[Your instructions] Below are records; the lines starting at the one with "مستبد يقتل الأبرياء ليهرب" and ending at the one with "ers maken zich" must be reproduced exactly, both included. Pictures must not appear.

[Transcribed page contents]

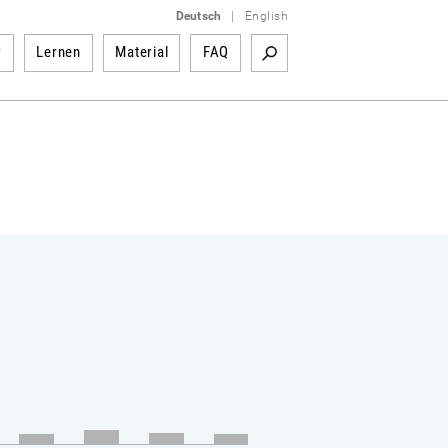
Deutsch
|
English
r
Lernen
Material
FAQ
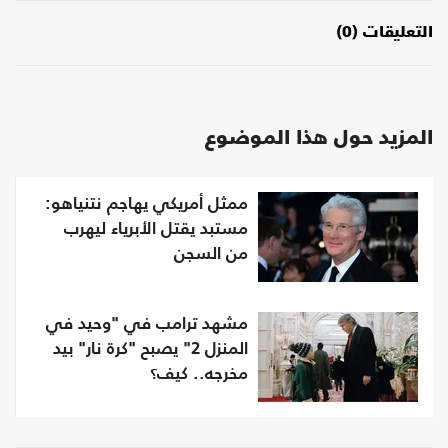
التعليقات (0)
المزيد حول هذا الموضوع
ممثل أمريكي يهاجم نتنياهو:
مستبد يقتل الأبرياء ليهرب
من السجن
مشهد ترامب في "وحيد في
المنزل 2" يصبح "كرة نار" بيد
مخرجه.. كيف؟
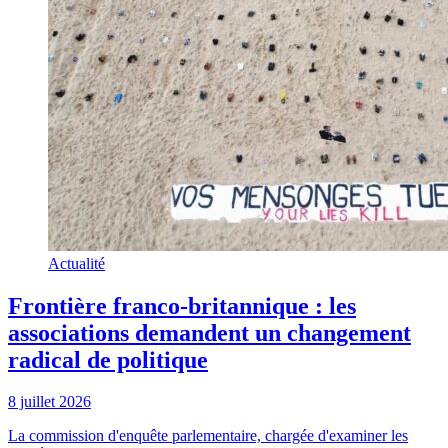
Actualité
Frontière franco-britannique : les
associations demandent un changement
radical de politique
8 juillet 2026
La commission d'enquête parlementaire, chargée d'examiner les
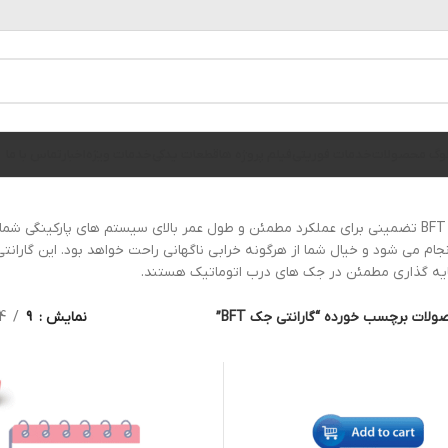
الوگ محصولات
خدمات فوریتی
فیلم پروژه ها
قطعات یدکی
خدمات ویژه
اخبار
تماس با ما
گارانتی جک BFT تضمینی برای عملکرد مطمئن و طول عمر بالای سیستم های پارک
انجام می شود و خیال شما از هرگونه خرابی ناگهانی راحت خواهد بود. این گاران
ایه گذاری مطمئن در جک های درب اتوماتیک هستند.
لات برچسب خورده “گارانتی جک BFT”
نمایش
9
4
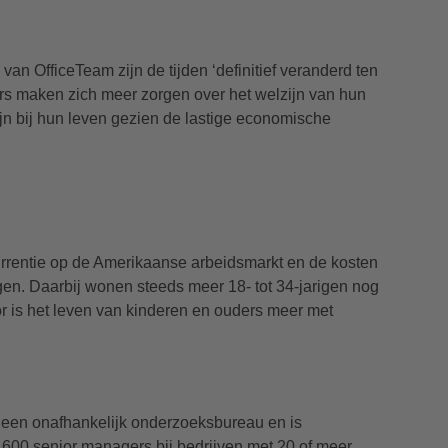
an OfficeTeam zijn de tijden ‘definitief veranderd ten
ers maken zich meer zorgen over het welzijn van hun
jn bij hun leven gezien de lastige economische
currentie op de Amerikaanse arbeidsmarkt en de kosten
gen. Daarbij wonen steeds meer 18- tot 34-jarigen nog
r is het leven van kinderen en ouders meer met
 een onafhankelijk onderzoeksbureau en is
600 senior managers bij bedrijven met 20 of meer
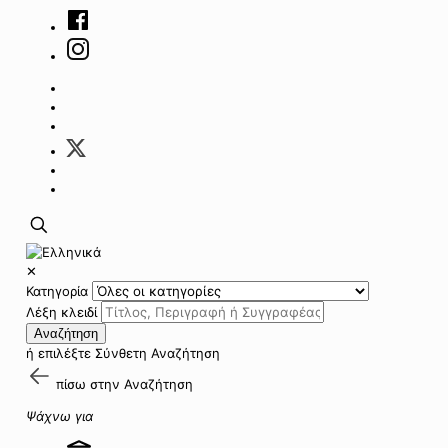
✕
Κατηγορία
Λέξη κλειδί
Αναζήτηση
ή επιλέξτε
Σύνθετη Αναζήτηση
πίσω στην
Αναζήτηση
Ψάχνω για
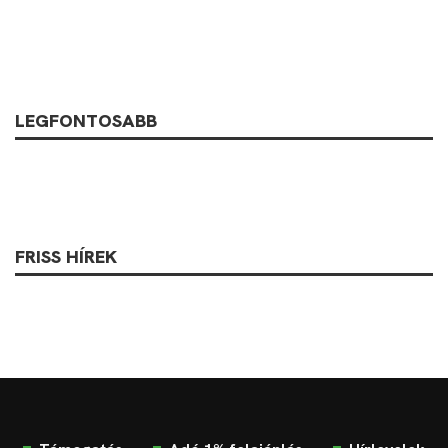
LEGFONTOSABB
FRISS HÍREK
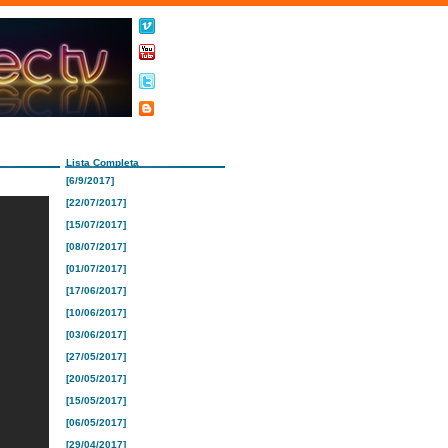
Lista Completa
[6/9/2017]
[22/07/2017]
[15/07/2017]
[08/07/2017]
[01/07/2017]
[17/06/2017]
[10/06/2017]
[03/06/2017]
[27/05/2017]
[20/05/2017]
[15/05/2017]
[06/05/2017]
[29/04/2017]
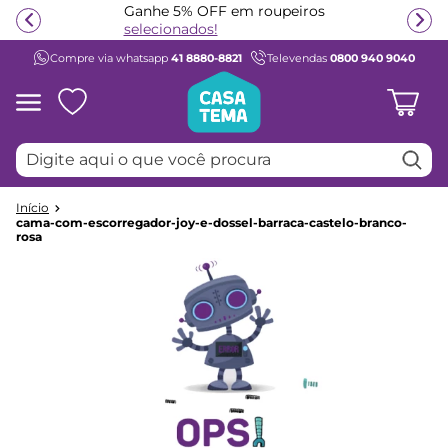
Ganhe 5% OFF em roupeiros
selecionados!
Compre via whatsapp
41 8880-8821
Televendas
0800 940 9040
Termos mais buscados
1
º
beliche
2
º
guarda roupa
Digite aqui o que você procura
3
º
bicama
4
º
aria
cama-com-escorregador-joy-e-dossel-barraca-castelo-branco-
5
º
escrivaninha
rosa
6
º
treliche
7
º
cama infantil
8
º
petit
9
º
cômoda
10
º
berço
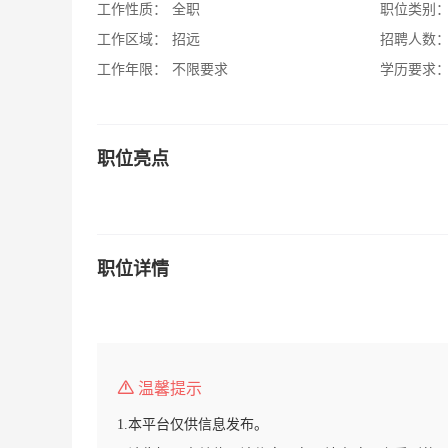
工作性质：
全职
职位类别
工作区域：
招远
招聘人数
工作年限：
不限要求
学历要求
职位亮点
职位详情
温馨提示
1.本平台仅供信息发布。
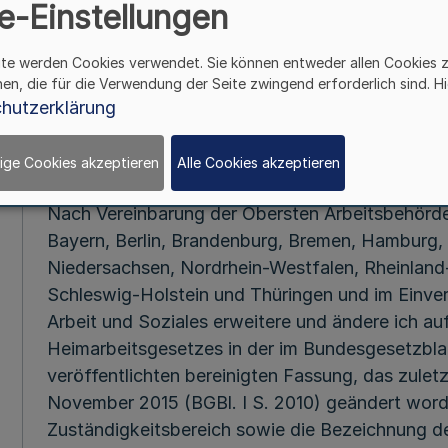
e-Einstellungen
Mehr
ite werden Cookies verwendet. Sie können entweder allen Cookies 
Änderung der Bek
hen, die für die Verwendung der Seite zwingend erforderlich sind. Hi
des Heimarbeitsausschusses
hutzerklärung
von Artikeln aus Holz 
ige Cookies akzeptieren
Alle Cookies akzeptieren
Vom 30. Mai
Nach Vereinbarung der Obersten Arbeitsbehör
Bayern, Berlin, Brandenburg, Bremen, Hamburg
Niedersachsen, Nordrhein-Westfalen, Rheinland
Schleswig-Holstein und Thüringen und im Einve
Arbeit und Soziales erweitere und ändere ich au
Heimarbeitsgesetzes in der im Bundesgesetzblat
veröffentlichten bereinigten Fassung, das zulet
November 2015 (BGBl. I S. 2010) geändert worde
Zuständigkeitsbereich sowie die Bezeichnung d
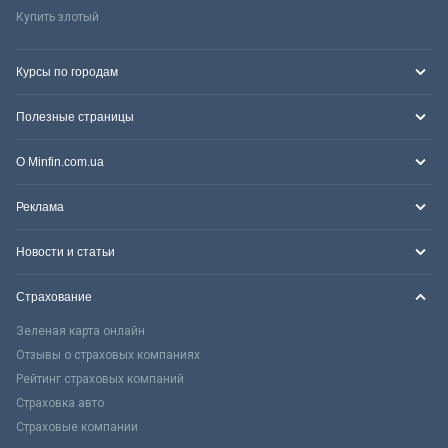
Купить злотый
Курсы по городам
Полезные страницы
О Minfin.com.ua
Реклама
Новости и статьи
Страхование
Зеленая карта онлайн
Отзывы о страховых компаниях
Рейтинг страховых компаний
Страховка авто
Страховые компании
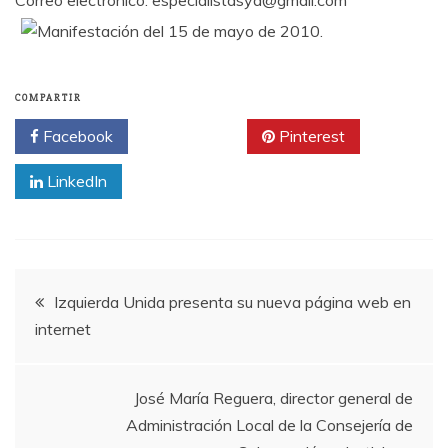
Correo electrónico: especialistasya@gmail.com
COMPARTIR
Facebook
Twitter
Pinterest
LinkedIn
Navegación
Izquierda Unida presenta su nueva página web en
internet
de
entradas
José María Reguera, director general de
Administración Local de la Consejería de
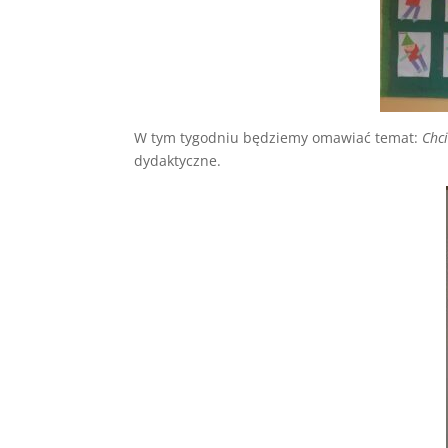
W tym tygodniu będziemy omawiać temat:
Chc
dydaktyczne.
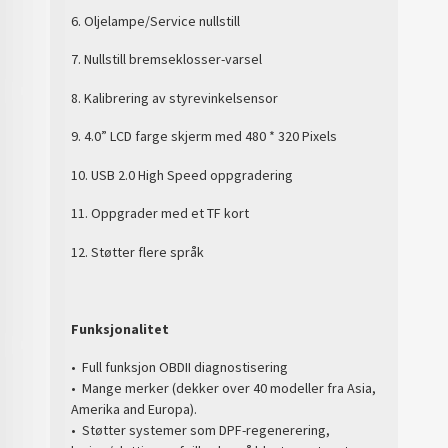
6. Oljelampe/Service nullstill
7. Nullstill bremseklosser-varsel
8. Kalibrering av styrevinkelsensor
9. 4.0” LCD farge skjerm med 480 * 320 Pixels
10. USB 2.0 High Speed oppgradering
11. Oppgrader med et TF kort
12. Støtter flere språk
Funksjonalitet
• Full funksjon OBDII diagnostisering
• Mange merker (dekker over 40 modeller fra Asia,
Amerika and Europa).
• Støtter systemer som DPF-regenerering,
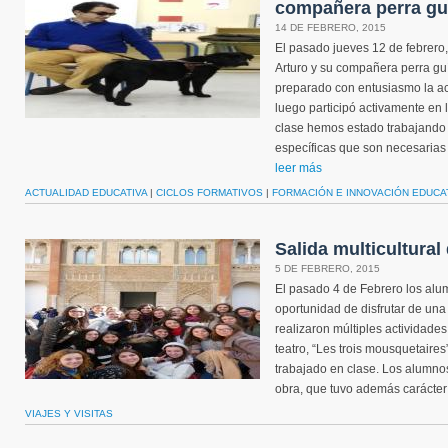
compañera perra gu
14 DE FEBRERO, 2015
El pasado jueves 12 de febrero, 
Arturo y su compañera perra guí
preparado con entusiasmo la a
luego participó activamente en 
clase hemos estado trabajando l
específicas que son necesarias
leer más
ACTUALIDAD EDUCATIVA
|
CICLOS FORMATIVOS
|
FORMACIÓN E INNOVACIÓN EDUCA
Salida multicultural
5 DE FEBRERO, 2015
El pasado 4 de Febrero los alu
oportunidad de disfrutar de una
realizaron múltiples actividades
teatro, “Les trois mousquetair
trabajado en clase. Los alumno
obra, que tuvo además carácter p
VIAJES Y VISITAS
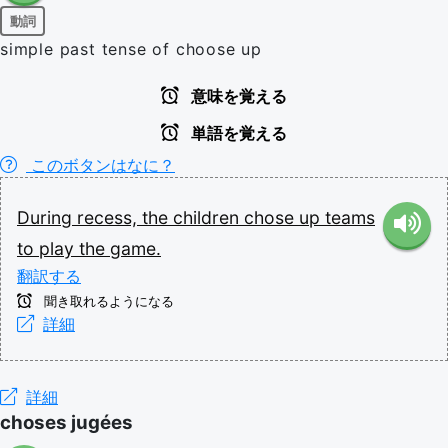
動詞
simple past tense of choose up
意味を覚える
単語を覚える
このボタンはなに？
During
recess,
the
children
chose
up
teams
to
play
the
game.
翻訳する
聞き取れるようになる
詳細
詳細
choses jugées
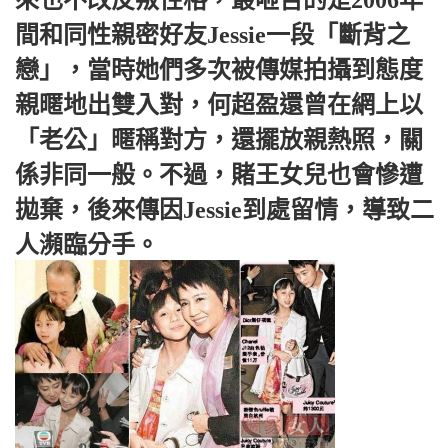
間和同性親密好友Jessie一段「斷背之
戀」，當時她們多次被傳媒拍攝到態度
親暱地出雙入對，何超盈還曾在網上以
「老公」暱稱對方，還擺放親熱照，關
係非同一般。不過，賭王女兒也會慘遭
拋棄，後來傳因Jessie到處留情，導致二
人瀕臨分手。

[Answer section]
مستبد يقتل الأبرياء ليهرب
من السجن
مشهد ترامب في "وحيد في
المنزل 2" يصبح "كرة نار" بيد
مخرجه.. كيف؟
Actualité
Frontière franco-britannique : les
associations demandent un changement
radical de politique
8 juillet 2026
La commission d'enquête parlementaire, chargée d'examiner les
الوگ محصولات
خدمات فوریتی
فیلم پروژه ها
قطعات یدکی
خدمات ویژه
اخبار
تماس با ما
گارانتی جک BFT تضمینی برای عملکرد مطمئن و طول عمر بالای سیستم های پارک
انجام می شود و خیال شما از هرگونه خرابی ناگهانی راحت خواهد بود. این گاران
ایه گذاری مطمئن در جک های درب اتوماتیک هستند.
لات برچسب خورده “گارانتی جک BFT”
نمایش
9
4
an OfficeTeam zijn de tijden ‘definitief veranderd ten
ers maken zich meer zorgen over het welzijn van hun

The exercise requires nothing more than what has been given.